One thing hit me when I was working with EC2 and I wanted to find some information about the instance itself. This did not seem to be readily available and I spent a frustrating 45 minutes trying to get what I was looking for. Eventually I found a very easy way to get the amazon instance information using CURL. Enter the following command appended by the Amazon information you are looking for:

$ curl http://169.254.169.254/1.0/meta-data/

This command can be appended with:
ami-id
ami-launch-index
ami-manifest-path
hostname
instance-id
local-ipv4
public-keys/
reservation-id
security-group
s

You can also pass data to the instance when you start it using EC2 tools  and retrieve the data within the instance using the above command.

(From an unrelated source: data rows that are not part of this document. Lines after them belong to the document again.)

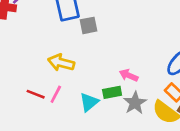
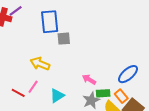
green rectangle: (112, 92) -> (103, 93), moved
red line: (36, 94) -> (18, 93), moved

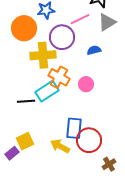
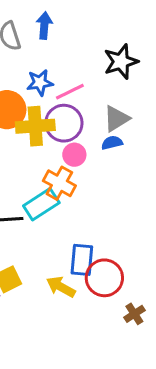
pink line: (80, 19) -> (70, 92), moved
gray triangle: (107, 22) -> (116, 119), moved
yellow cross: (43, 55) -> (35, 126), moved
pink circle: (86, 84) -> (74, 155), moved

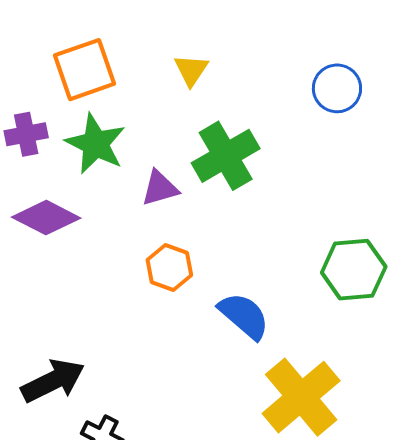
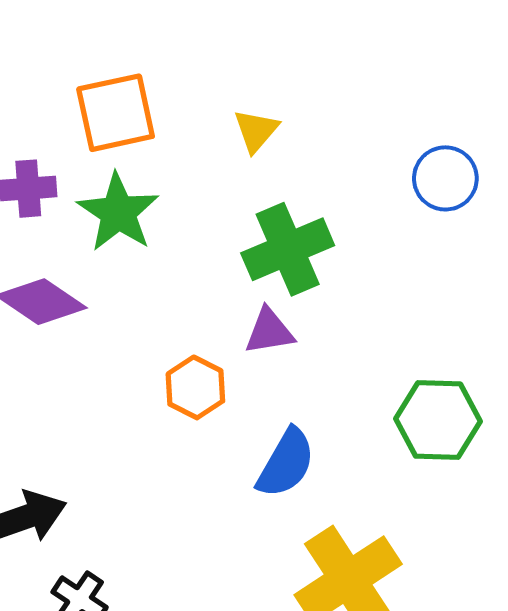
purple triangle: (160, 188) -> (269, 331), moved
blue semicircle: (244, 316) -> (286, 463), turned 72

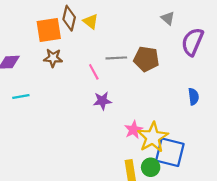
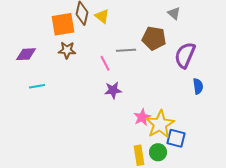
purple semicircle: (192, 42) -> (185, 55), moved
brown pentagon: (146, 59) -> (154, 38), moved
blue square: (170, 152) -> (176, 138), size x0.7

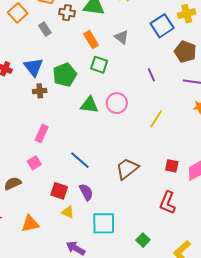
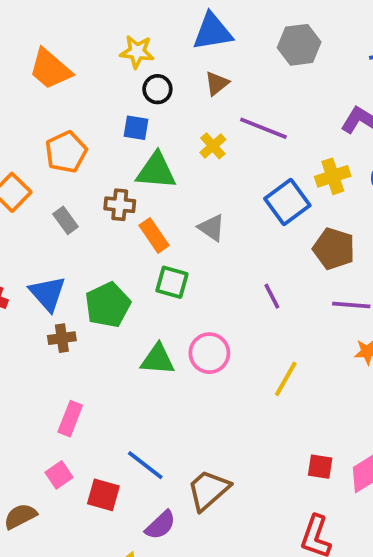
brown cross: (67, 13) -> (120, 205), moved
brown trapezoid: (127, 169) -> (208, 490), moved
red square: (59, 191) -> (103, 495), moved
purple semicircle: (86, 192) -> (160, 525), turned 78

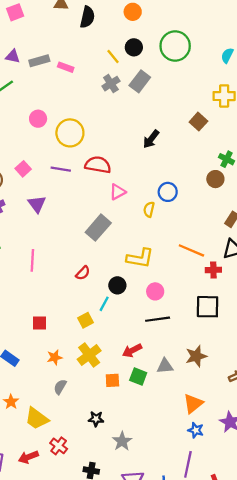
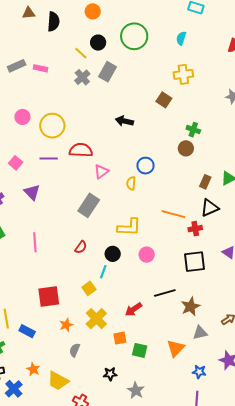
black arrow: (151, 139) -> (124, 121), turned 72
black line: (158, 319) -> (165, 293), moved
red square: (39, 323) -> (49, 297), size x1.6
gray triangle: (165, 366) -> (200, 333), moved
green square: (138, 377) -> (140, 350), moved
orange triangle: (193, 404) -> (176, 348), moved

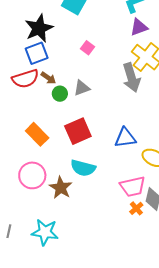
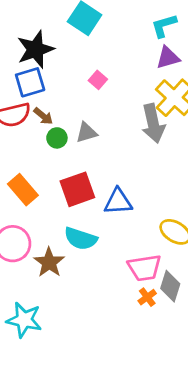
blue triangle: (125, 138) -> (118, 202), moved

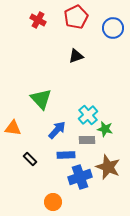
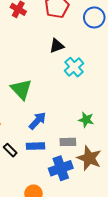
cyan cross: (88, 115) -> (74, 67), moved
gray rectangle: (87, 140) -> (68, 142), moved
blue rectangle: (66, 155) -> (36, 146), moved

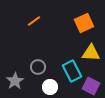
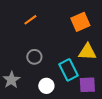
gray circle: (38, 67) -> (34, 57), moved
purple square: (91, 86) -> (87, 85), turned -30

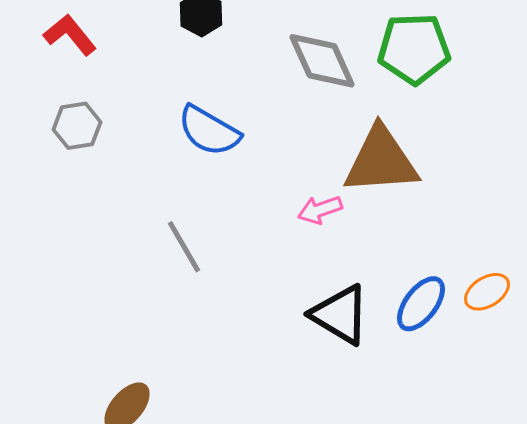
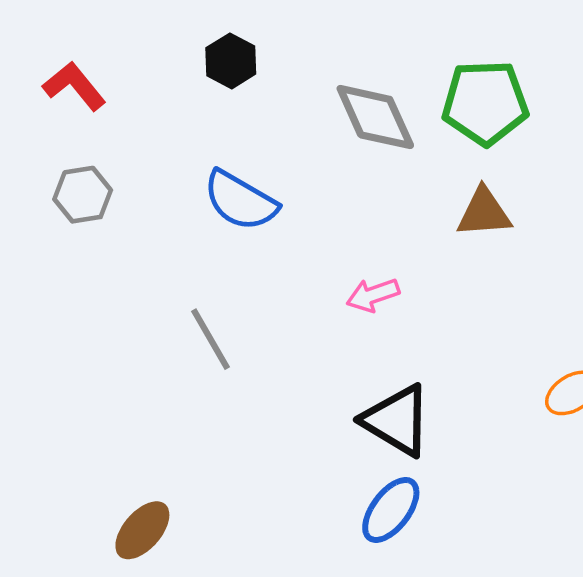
brown triangle: (381, 161) -> (484, 213), moved, size x0.6
blue ellipse: (421, 304) -> (391, 510), moved

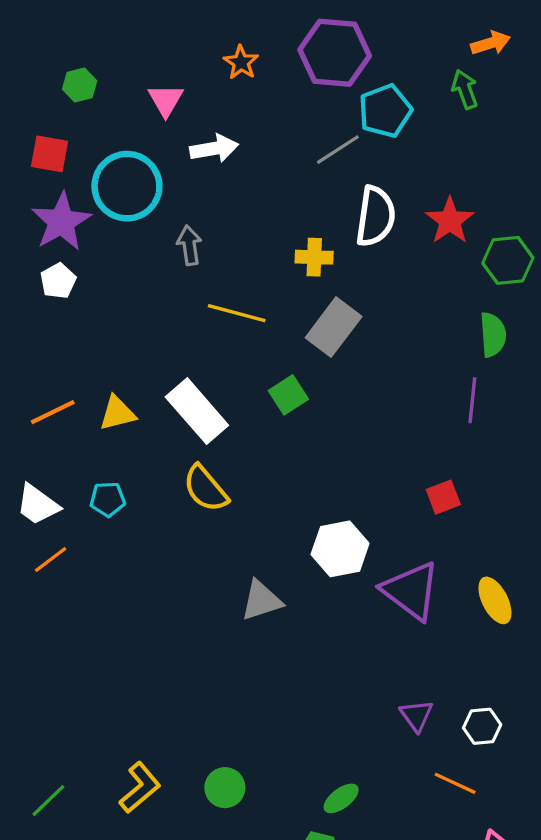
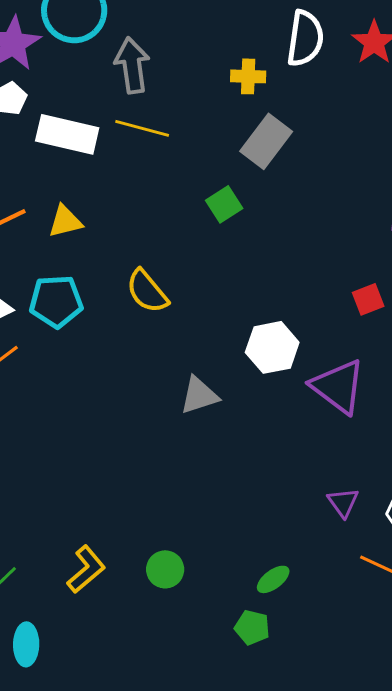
gray arrow: (189, 245) -> (132, 65), size x1.5
yellow line: (237, 313) -> (142, 128), moved
white rectangle: (197, 411) -> (67, 134), moved, turned -36
cyan pentagon: (108, 499) -> (56, 301), size x1.6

E.g if you started the instance using the command
ec2-run-instances ami-3abe5953 -d “Some data I need”

In the instance
$ curl http://169.254.169.254/1.0/user-data
will return
Some data I need

I want EC2 Cloud but I’ve got VMWare !

Many organisations are used to using virtualisation in-house probably from the use of VMWare. Often the organisational need is to move an existing virtualised application hosted on VMWare to a cloud provider, such as EC2. If this is your scenario, standards won’t help but you can still achieve what you need to do. The basic steps to do this are:

1.    Shut down the existing VMWare image

2.    Grab a copy of QEMU which you can use to convert the image.

3.    The VMDK file will then be converted into a RAW file

4.    As this is a RAW image it should be bootable by a local Xen, QEMU or KVM installation.

5.    Now you need to bundle this into an AMI using ‘ec2-bundle-image’

6.    Lastly you need to upload the bundled image and register it in EC2.

7.    The AMI will appear when you request a list of your images

We’ve done this for quite a few clients now and it is a relatively straight forward process.